LDP del Giappone spinge verso un piano CBDC: lo yen digitale arriverà entro tre anni
Ali Raza
10 feb 2020, 18:21 PM
  • Uno dei funzionari del Partito liberale democratico giapponese, Kozo Yamamoto, ha recentemente suggerito che il Paese sviluppi una propria CBDC.
  • Yamamoto ritiene che ciò sia necessario a causa del prossimo lancio di Libra di Facebook, e che dovrebbe essere fatto entro due o tre anni.
  • Yamamoto preparerà la sua proposta in collaborazione con un altro funzionario, preoccupato per l'impatto della CBDC cinese.

Il numero di Paesi che annunciano lo sviluppo delle proprie valute digitali della banca centrale (CBDC) continua a crescere in risposta a Libra di Facebook, e al won digitale della Cina. Tuttavia, nonostante il Giappone avesse sostenuto di non avere piani di questo tipo fino ad ora, sembra che la situazione nel Paese stia per cambiare.

Secondo un autorevole legislatore del Partito Liberale Democratico (LDP) giapponese, che è il partito al governo del Paese, il governo dovrebbe creare una propria CBDC. Il funzionario in questione è Kozo Yamamoto, che funge anche da capo della commissione di ricerca sui sistemi finanziari e bancari del LDP.

Yamamoto ritiene che lo yen digitale del Paese dovrebbe essere presto pubblicato, preferibilmente entro due o tre anni.
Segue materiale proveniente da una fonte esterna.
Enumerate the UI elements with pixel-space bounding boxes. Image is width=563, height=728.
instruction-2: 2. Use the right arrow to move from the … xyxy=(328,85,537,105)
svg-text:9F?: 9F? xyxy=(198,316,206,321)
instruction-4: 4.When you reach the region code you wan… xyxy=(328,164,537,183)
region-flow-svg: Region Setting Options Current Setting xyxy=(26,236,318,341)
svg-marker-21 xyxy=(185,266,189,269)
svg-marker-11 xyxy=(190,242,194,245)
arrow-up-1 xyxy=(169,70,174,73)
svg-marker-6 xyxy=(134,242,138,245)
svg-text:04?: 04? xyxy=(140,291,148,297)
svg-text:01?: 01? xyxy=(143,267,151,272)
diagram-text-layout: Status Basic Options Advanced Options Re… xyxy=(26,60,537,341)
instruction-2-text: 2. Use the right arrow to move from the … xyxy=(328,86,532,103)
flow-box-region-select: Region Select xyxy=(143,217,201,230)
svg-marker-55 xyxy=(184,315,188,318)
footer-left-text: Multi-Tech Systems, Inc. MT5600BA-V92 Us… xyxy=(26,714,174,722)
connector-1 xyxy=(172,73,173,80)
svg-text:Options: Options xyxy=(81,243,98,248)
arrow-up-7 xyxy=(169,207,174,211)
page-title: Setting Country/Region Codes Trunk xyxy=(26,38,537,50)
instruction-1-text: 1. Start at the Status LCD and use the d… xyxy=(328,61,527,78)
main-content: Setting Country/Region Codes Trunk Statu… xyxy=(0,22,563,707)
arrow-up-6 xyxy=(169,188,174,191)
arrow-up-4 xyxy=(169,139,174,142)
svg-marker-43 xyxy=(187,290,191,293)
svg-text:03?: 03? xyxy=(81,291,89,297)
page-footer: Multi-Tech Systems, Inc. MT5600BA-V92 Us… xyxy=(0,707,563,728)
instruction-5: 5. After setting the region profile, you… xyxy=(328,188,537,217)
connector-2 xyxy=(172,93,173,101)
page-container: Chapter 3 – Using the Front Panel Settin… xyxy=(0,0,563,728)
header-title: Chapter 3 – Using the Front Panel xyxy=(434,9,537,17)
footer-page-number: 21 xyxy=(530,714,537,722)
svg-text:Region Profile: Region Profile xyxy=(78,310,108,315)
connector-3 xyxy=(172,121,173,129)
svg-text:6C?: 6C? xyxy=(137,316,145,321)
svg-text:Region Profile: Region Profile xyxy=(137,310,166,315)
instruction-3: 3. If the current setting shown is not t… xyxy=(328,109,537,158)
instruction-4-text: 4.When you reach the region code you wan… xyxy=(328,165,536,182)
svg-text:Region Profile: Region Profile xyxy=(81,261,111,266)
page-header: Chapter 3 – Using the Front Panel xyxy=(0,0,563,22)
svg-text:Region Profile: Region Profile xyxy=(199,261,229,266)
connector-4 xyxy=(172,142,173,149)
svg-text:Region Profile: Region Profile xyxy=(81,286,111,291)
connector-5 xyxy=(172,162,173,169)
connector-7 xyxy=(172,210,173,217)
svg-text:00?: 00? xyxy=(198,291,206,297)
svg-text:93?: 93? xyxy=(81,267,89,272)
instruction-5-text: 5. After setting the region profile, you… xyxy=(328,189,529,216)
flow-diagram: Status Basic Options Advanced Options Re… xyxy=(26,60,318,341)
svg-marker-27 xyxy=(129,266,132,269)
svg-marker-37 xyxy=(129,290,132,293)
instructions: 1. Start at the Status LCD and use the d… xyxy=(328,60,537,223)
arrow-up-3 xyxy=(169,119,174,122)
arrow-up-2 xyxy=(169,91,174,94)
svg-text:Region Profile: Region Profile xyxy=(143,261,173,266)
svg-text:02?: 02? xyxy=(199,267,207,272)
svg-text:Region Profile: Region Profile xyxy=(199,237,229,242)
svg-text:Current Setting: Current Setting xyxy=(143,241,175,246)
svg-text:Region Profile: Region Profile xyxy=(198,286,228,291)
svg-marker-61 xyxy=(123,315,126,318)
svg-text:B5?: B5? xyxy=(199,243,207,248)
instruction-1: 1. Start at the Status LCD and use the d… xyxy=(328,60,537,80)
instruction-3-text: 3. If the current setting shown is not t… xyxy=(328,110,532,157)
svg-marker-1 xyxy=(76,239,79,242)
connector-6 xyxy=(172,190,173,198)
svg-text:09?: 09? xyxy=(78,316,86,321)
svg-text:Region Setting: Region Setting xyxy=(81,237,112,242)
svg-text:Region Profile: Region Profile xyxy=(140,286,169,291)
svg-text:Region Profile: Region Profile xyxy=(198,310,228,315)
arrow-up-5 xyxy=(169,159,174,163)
Tuttavia, egli ritiene che il Paese dovrebbe iniziare a lavorarci il prima possibile e includere il piano per la propria moneta nelle linee guida politiche fondamentali di metà anno di quest'anno.
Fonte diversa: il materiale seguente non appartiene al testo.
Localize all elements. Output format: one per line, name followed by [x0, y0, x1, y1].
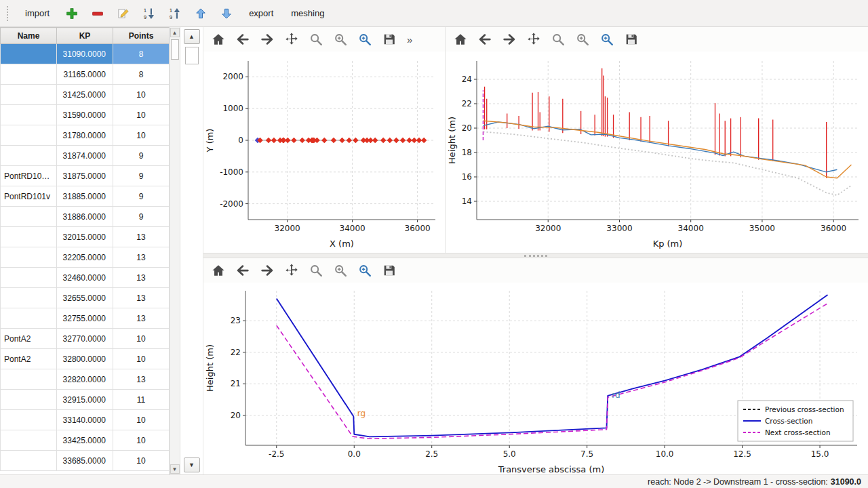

CBDC come risposta a Facebook e alla Cina

La decisione di Yamamoto sembra essere motivata dall'atteso arrivo di Libra di Facebook, che darà all'azienda un'impronta finanziaria globale. Ma, anche se i Paesi creano le proprie criptovalute per mettersi al passo con Facebook, è ancora da vedere se saranno incaricati del controllo del denaro in futuro.
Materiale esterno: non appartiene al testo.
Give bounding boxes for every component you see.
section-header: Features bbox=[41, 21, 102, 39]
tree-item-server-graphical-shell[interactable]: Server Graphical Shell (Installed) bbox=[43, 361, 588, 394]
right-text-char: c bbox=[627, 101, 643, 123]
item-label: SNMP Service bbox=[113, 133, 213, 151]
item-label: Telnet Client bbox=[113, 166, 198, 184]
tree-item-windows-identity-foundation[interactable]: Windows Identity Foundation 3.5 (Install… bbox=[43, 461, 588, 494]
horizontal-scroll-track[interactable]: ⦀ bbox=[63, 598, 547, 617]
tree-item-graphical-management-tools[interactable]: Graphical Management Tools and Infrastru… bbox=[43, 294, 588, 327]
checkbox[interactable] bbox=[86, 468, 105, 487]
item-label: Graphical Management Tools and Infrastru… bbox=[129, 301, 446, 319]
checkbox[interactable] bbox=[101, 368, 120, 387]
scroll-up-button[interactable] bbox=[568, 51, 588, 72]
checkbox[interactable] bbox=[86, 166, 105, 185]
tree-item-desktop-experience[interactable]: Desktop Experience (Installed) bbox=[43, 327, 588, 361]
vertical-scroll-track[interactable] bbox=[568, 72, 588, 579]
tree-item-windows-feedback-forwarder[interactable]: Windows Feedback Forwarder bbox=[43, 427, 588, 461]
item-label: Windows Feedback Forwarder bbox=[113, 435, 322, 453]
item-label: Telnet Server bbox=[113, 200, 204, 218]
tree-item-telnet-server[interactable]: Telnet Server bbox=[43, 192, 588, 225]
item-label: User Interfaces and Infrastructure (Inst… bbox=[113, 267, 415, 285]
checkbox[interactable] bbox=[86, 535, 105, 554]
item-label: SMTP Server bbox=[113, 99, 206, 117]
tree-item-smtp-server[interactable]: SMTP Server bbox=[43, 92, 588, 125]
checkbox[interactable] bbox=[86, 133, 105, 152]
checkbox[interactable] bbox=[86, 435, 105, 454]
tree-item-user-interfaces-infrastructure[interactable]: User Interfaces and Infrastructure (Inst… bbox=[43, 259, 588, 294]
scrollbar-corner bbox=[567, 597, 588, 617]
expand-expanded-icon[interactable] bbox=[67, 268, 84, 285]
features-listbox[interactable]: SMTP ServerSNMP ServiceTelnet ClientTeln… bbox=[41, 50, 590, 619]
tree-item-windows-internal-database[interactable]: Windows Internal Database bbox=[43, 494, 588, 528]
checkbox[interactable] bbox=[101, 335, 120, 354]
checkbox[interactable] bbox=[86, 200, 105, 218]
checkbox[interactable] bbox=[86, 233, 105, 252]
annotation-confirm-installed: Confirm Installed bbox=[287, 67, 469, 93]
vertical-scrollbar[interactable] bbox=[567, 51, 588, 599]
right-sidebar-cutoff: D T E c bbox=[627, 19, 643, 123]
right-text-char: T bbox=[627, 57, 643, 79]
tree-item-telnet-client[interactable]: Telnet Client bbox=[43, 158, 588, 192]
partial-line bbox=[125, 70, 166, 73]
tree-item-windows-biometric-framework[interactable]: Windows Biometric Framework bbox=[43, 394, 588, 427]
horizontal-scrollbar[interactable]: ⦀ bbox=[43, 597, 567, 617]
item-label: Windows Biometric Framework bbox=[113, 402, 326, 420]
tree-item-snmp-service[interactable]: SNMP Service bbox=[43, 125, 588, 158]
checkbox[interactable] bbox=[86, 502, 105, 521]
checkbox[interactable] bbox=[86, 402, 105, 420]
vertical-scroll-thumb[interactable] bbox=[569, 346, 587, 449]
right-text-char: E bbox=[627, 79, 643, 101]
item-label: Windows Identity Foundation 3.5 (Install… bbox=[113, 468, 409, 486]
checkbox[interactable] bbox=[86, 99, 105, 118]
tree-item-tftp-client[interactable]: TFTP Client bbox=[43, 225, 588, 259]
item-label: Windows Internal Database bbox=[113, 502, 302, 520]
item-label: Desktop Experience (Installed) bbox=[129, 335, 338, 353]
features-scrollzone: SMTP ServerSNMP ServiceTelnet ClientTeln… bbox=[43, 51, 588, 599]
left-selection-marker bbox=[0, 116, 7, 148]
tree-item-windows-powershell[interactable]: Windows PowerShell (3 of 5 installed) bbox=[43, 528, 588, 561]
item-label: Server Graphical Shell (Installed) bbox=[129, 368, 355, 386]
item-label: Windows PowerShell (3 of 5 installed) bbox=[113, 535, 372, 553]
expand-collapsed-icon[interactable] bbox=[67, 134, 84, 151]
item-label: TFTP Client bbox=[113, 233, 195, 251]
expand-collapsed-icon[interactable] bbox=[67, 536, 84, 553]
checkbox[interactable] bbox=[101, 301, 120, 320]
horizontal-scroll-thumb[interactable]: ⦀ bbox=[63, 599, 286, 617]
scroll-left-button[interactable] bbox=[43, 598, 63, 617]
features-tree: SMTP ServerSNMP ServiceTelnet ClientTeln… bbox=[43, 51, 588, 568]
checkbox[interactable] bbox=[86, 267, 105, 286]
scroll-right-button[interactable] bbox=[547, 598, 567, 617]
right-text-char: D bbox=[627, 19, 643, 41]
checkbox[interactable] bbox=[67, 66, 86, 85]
Yamamoto non è il primo ad esprimere tali preoccupazioni, né a proporre una tale soluzione. Osservazioni simili sono state fatte solo una settimana fa da Akira Amari, il ministro dell'economia del Paese. Tuttavia, Amari sembra meno preoccupato per Facebook e la sua stablecoin, Libra, e più per il potenziale impatto dello yuan digitale cinese. Con entrambi i membri del partito che nutrono preoccupazioni simili e propongono le stesse soluzioni, Yamamoto e Amari hanno intenzione di collaborare per portare a termine le loro proposte. Il loro obiettivo è quello di convincere il governo ad adottare tale soluzione e iniziare a lavorare sul denaro digitale nativo del Paese in tempi brevi.